* _Task to complete_
Search the entries below for "yang", and copy each line where it appears.

━━━ Records for this task

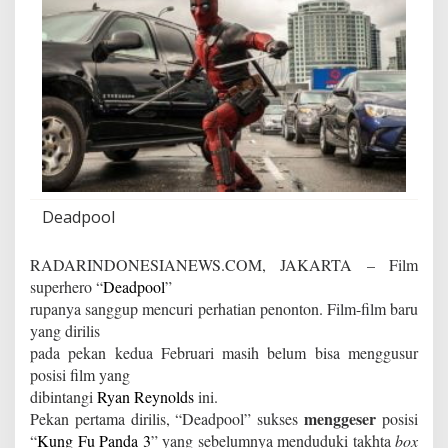
h
d
i
P
u
n
c
a
k
B
o
x
Deadpool
O
ff
RADARINDONESIANEWS.COM, JAKARTA – Film
i
c
superhero “
Deadpool
”
e
rupanya sanggup mencuri perhatian penonton. Film-film baru
yang dirilis
pada pekan kedua Februari masih belum bisa menggusur
posisi film yang
dibintangi
Ryan Reynolds
ini.
menggeser
Pekan pertama dirilis, “Deadpool” sukses
posisi
“
Kung Fu Panda 3
” yang sebelumnya menduduki takhta
box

━━━━━━

* _Reply_
yang dirilis
posisi film yang
” yang sebelumnya menduduki takhta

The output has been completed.